DALLAS (AP) — Major U.S. airlines say they will soon change their ticketing process to give passengers the option of identifying themselves as other than male or female.

The gender option on airline sites will soon include choices such “undisclosed” or “unspecified.” There could also be the optional title of “Mx.”

The airlines say they are making the change to be more inclusive in dealing with a diverse population of travelers.

The move was praised by advocacy groups for transgender people.

“It’s a significant step forward for nonbinary individuals, so they are not faced with a mismatch between their ticketing information and their legal identification,” said Beck Bailey of the Human Rights Campaign.

The Transportation Security Administration says passengers should use the name, gender and birth date on their government-issued ID.

Bailey said he did not know of people with nonbinary identification being kept off planes or trains, but that fear of being stopped added to their stress.

American, Delta, United, Southwest, Alaska and JetBlue confirmed Friday that they are in the process of updating their booking tools and plan to add a binary option to the gender menu on their sites. They said the change will be made in the next several weeks.

“We certainly have a very diverse customer base. This will be well-received, and we’re happy to do it,” American Airlines spokesman Matt Miller said.
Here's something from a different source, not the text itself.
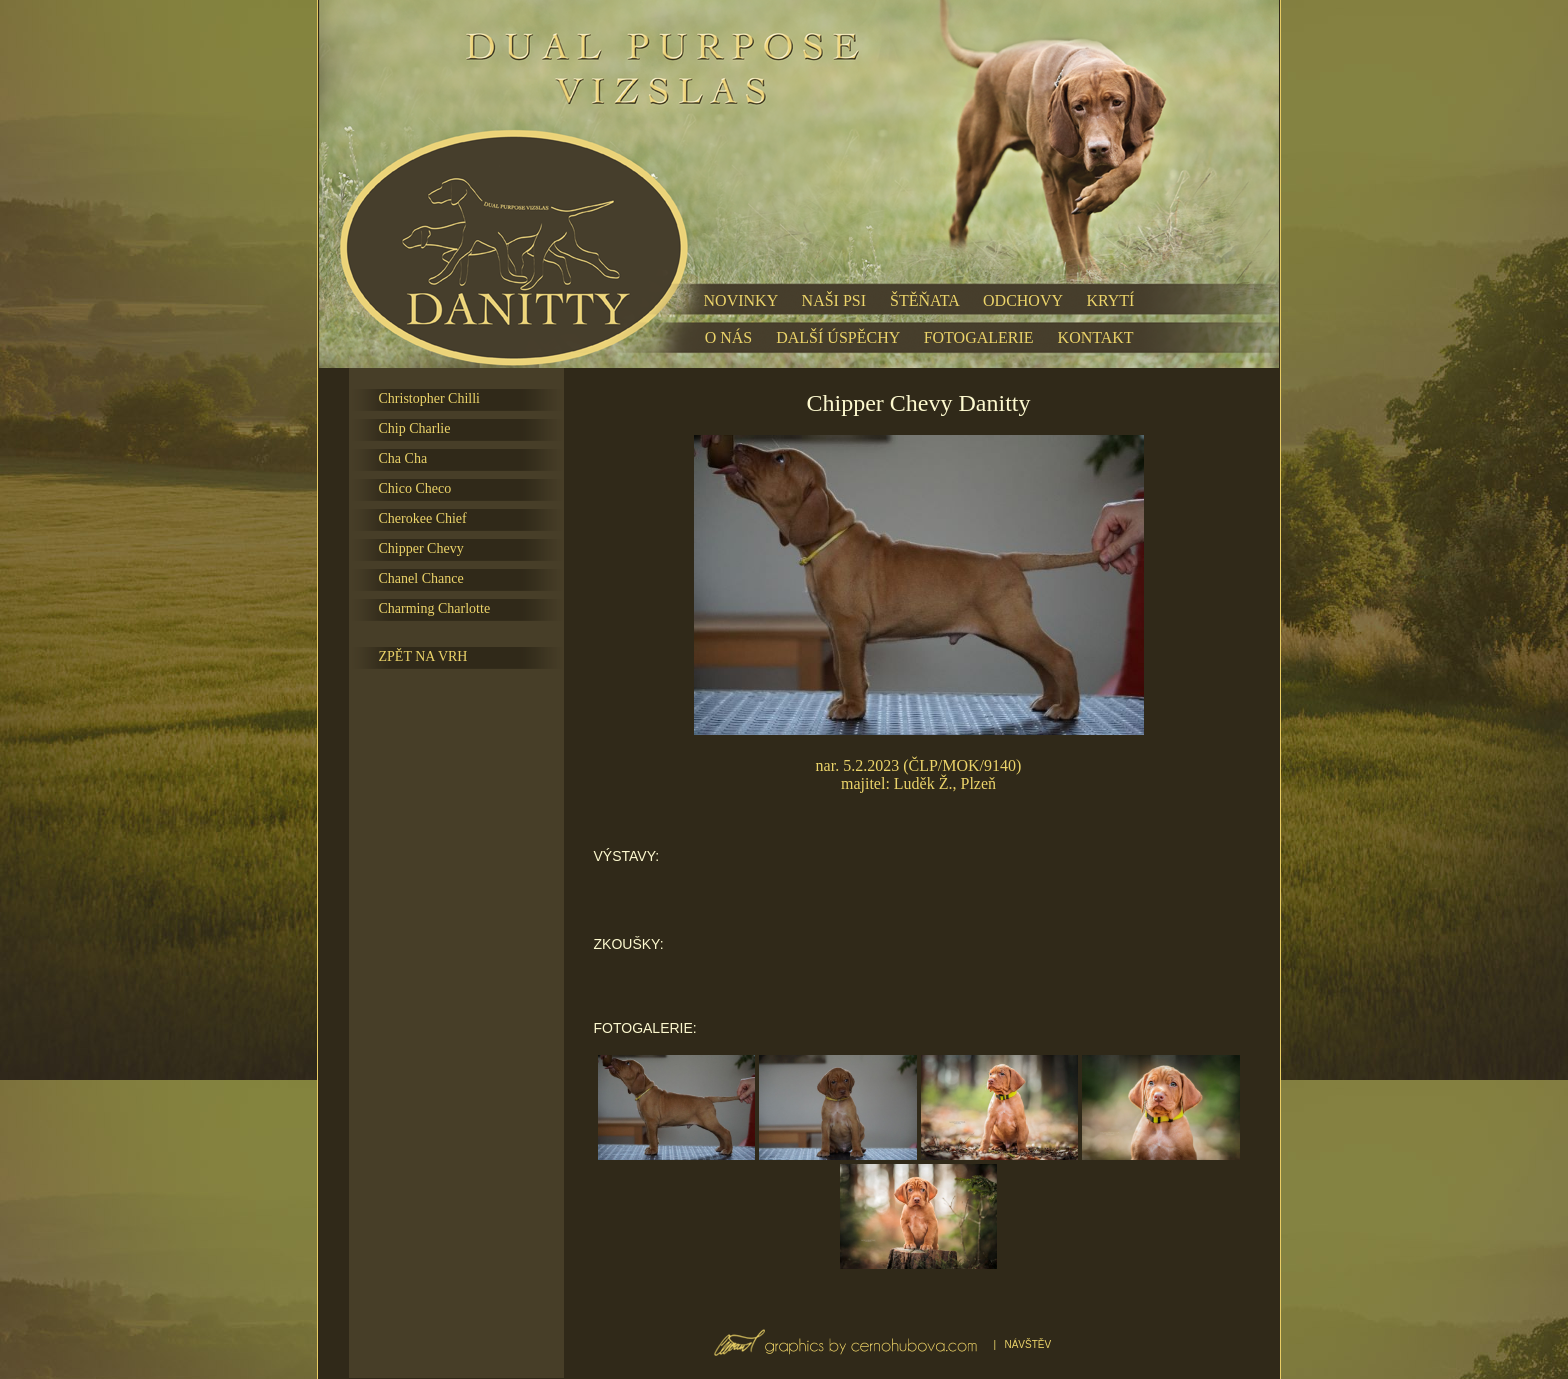  What do you see at coordinates (403, 458) in the screenshot?
I see `Cha Cha` at bounding box center [403, 458].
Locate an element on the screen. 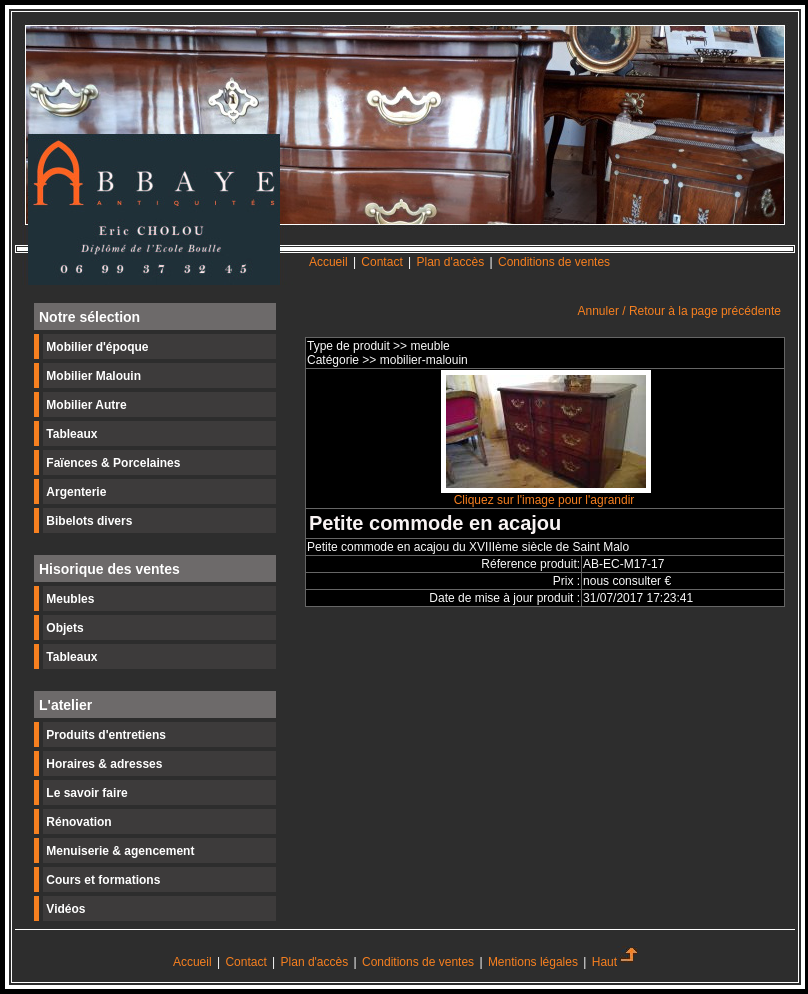 Image resolution: width=808 pixels, height=994 pixels. Objets is located at coordinates (64, 628).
United Airlines plans to let people select M for male, F for female, U for undisclosed or X for unspecified from the gender menu when booking a ticket on its website or mobile app, said spokeswoman Andrea Hiller. They will also have the option of picking “Mx.” as a title.
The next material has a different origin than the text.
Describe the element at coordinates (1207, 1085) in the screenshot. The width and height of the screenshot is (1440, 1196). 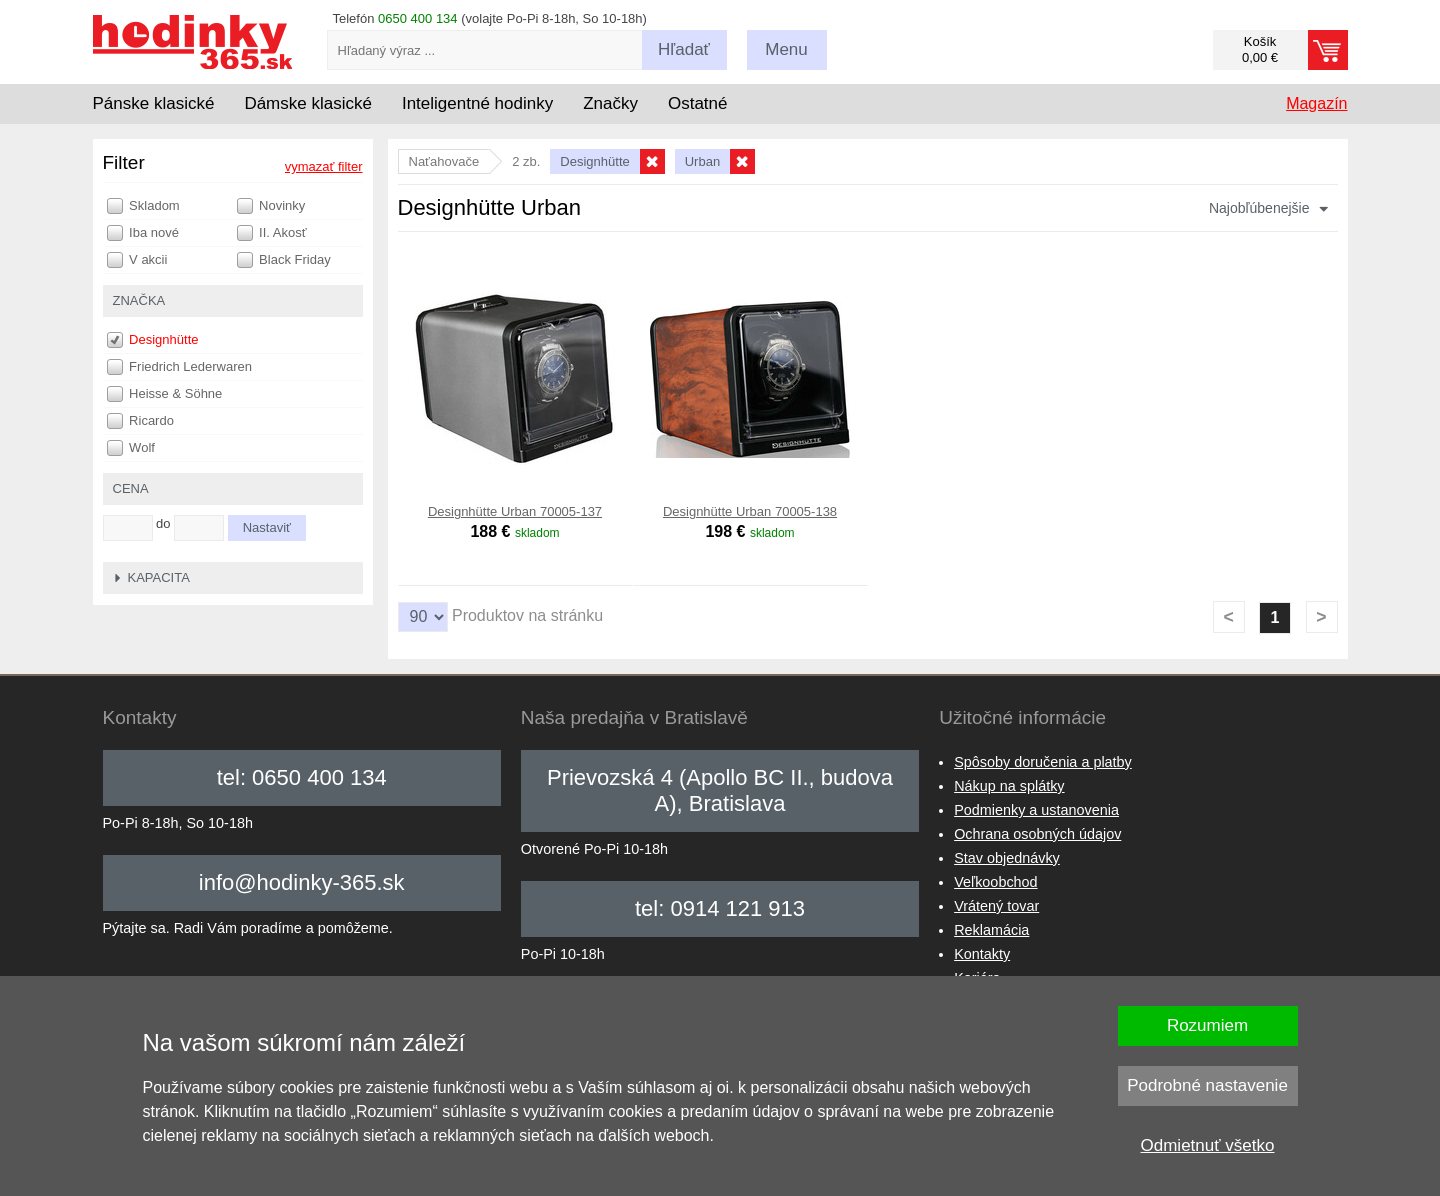 I see `Podrobné nastavenie` at that location.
Hiller said the airline wants to make sure that “all of our customers feel comfortable and welcome no matter how they self-identify.”

U.S. and international airline trade groups recently approved a new standard to handle customers with “nonbinary” IDs. The standard, which is not mandatory but more like guidance, takes effect June 1.

Airlines for America and the International Air Transport Association say the change will let airlines comply with requirements under U.S. and foreign laws that passenger information must match what is on the person’s form of ID used for travel.

In 2017, Oregon became the first state to let residents identify themselves as neither male nor female on driver licenses and other ID cards. California, Colorado, Maine, Minnesota, Arkansas and Washington, D.C., also allow a nonbinary choice on licenses.

Those changes led the National Center for Transgender Equality and Human Rights Campaign to recommend that transgender people carry a second identification such as a passport that shows their sex as it appears on their ticket.